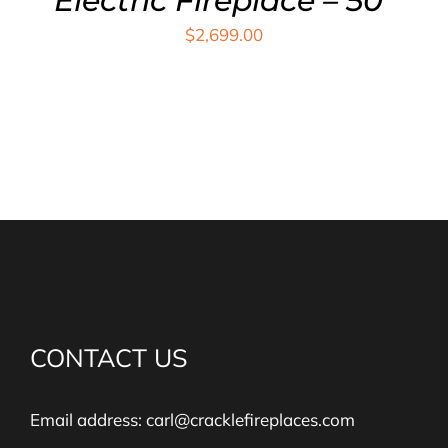
Electric Fireplace – 50″
$
2,699.00
CONTACT US
Email address:
carl@cracklefireplaces.com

▶ _PROMPT_
Transcribe the listing verbatim, pictures excluded.

▶ _ANSWER TO THE PROBLEM_
Electric Fireplace – 50″
$
2,699.00
CONTACT US
Email address:
carl@cracklefireplaces.com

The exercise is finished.